*Task goal*: Only the lines containing the string "over" are needed; copy all of them from the listing.

*Information supplied*:
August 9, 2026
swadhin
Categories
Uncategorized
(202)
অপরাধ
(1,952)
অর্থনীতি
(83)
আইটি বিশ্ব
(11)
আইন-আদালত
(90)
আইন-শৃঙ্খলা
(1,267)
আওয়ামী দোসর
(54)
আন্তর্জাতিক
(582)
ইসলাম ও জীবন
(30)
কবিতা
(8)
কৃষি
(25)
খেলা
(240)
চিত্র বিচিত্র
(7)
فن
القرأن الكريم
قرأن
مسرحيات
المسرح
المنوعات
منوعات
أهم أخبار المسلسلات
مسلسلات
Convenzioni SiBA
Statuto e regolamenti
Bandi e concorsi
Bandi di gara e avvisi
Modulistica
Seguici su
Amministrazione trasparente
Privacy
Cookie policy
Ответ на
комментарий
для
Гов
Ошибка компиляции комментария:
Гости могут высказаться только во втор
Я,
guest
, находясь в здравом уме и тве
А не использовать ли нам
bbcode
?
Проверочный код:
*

---

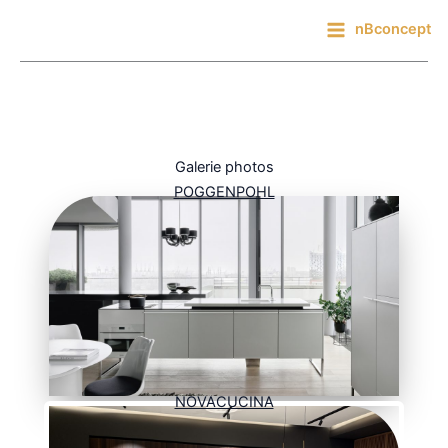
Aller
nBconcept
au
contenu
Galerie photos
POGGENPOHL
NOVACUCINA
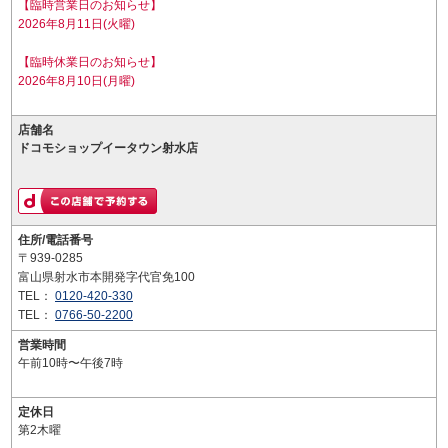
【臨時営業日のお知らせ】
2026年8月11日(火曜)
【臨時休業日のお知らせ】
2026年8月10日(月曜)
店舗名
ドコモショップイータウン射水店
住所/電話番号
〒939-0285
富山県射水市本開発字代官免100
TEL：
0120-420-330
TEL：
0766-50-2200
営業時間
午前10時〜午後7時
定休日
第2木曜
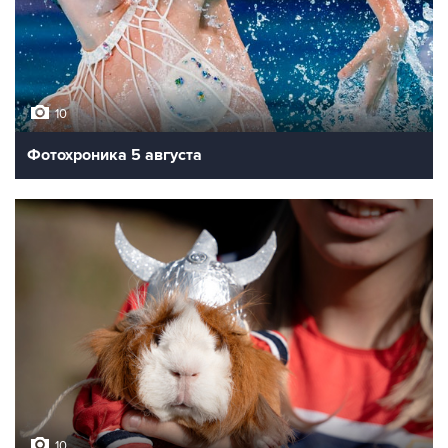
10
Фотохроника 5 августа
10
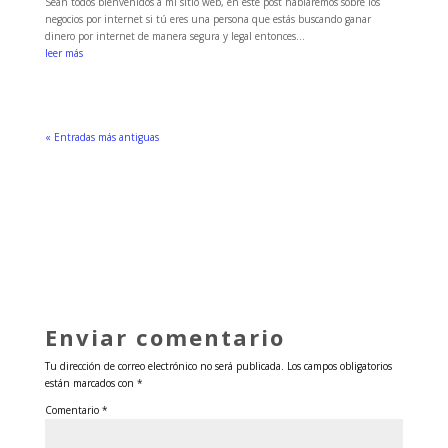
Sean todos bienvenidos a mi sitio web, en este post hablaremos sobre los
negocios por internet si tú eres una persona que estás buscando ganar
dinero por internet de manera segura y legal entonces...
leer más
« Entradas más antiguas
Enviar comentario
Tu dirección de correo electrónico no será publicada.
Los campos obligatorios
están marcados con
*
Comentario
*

==

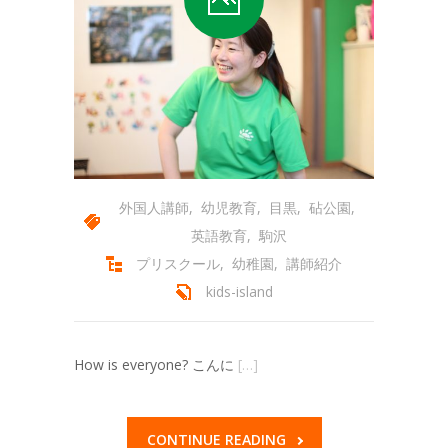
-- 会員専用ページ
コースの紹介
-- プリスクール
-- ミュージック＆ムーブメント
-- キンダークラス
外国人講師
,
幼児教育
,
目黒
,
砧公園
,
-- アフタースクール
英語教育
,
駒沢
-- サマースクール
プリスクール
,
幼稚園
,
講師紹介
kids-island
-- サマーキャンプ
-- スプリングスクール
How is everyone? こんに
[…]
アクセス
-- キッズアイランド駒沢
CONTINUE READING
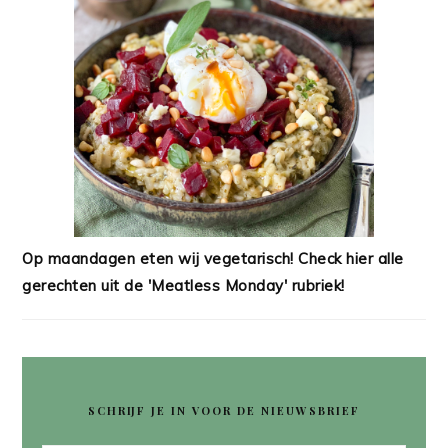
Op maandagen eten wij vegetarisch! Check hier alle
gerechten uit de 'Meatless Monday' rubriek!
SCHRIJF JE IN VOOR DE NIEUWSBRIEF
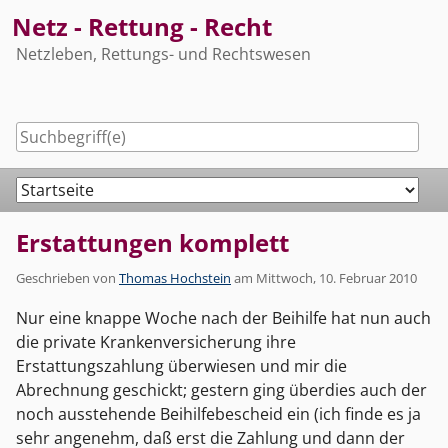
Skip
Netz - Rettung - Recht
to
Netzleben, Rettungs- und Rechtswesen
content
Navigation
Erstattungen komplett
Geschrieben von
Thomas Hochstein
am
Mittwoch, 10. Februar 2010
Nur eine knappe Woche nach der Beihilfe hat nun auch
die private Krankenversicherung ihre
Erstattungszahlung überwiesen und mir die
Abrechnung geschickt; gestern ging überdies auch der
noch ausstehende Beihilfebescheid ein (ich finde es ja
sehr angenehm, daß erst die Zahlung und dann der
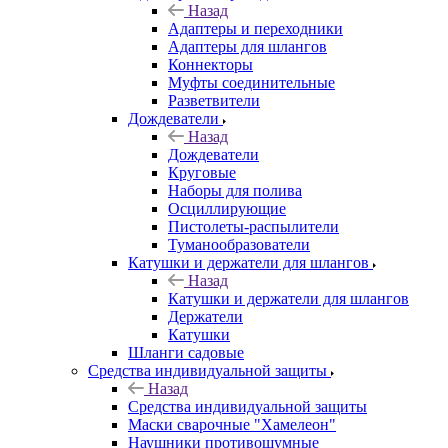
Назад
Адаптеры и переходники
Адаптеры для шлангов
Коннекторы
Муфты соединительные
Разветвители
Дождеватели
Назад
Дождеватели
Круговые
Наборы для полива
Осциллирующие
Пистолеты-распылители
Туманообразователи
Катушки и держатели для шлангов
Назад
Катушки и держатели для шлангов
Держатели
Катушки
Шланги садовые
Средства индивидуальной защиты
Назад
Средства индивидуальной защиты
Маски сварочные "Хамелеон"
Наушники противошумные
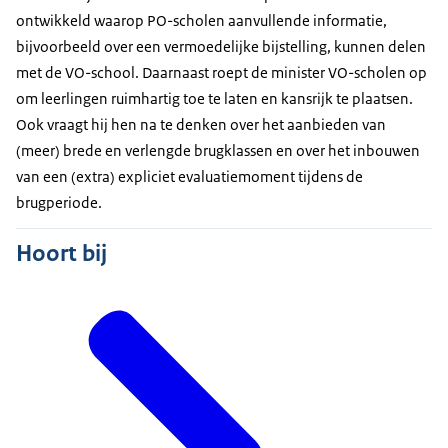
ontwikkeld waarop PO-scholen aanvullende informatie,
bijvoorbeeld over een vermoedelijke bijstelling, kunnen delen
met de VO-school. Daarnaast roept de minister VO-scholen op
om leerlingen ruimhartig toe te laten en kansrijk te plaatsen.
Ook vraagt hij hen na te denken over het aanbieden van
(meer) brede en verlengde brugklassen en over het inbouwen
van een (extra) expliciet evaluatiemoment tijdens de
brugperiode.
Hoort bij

*Task output*:
bijvoorbeeld over een vermoedelijke bijstelling, kunnen delen
Ook vraagt hij hen na te denken over het aanbieden van
(meer) brede en verlengde brugklassen en over het inbouwen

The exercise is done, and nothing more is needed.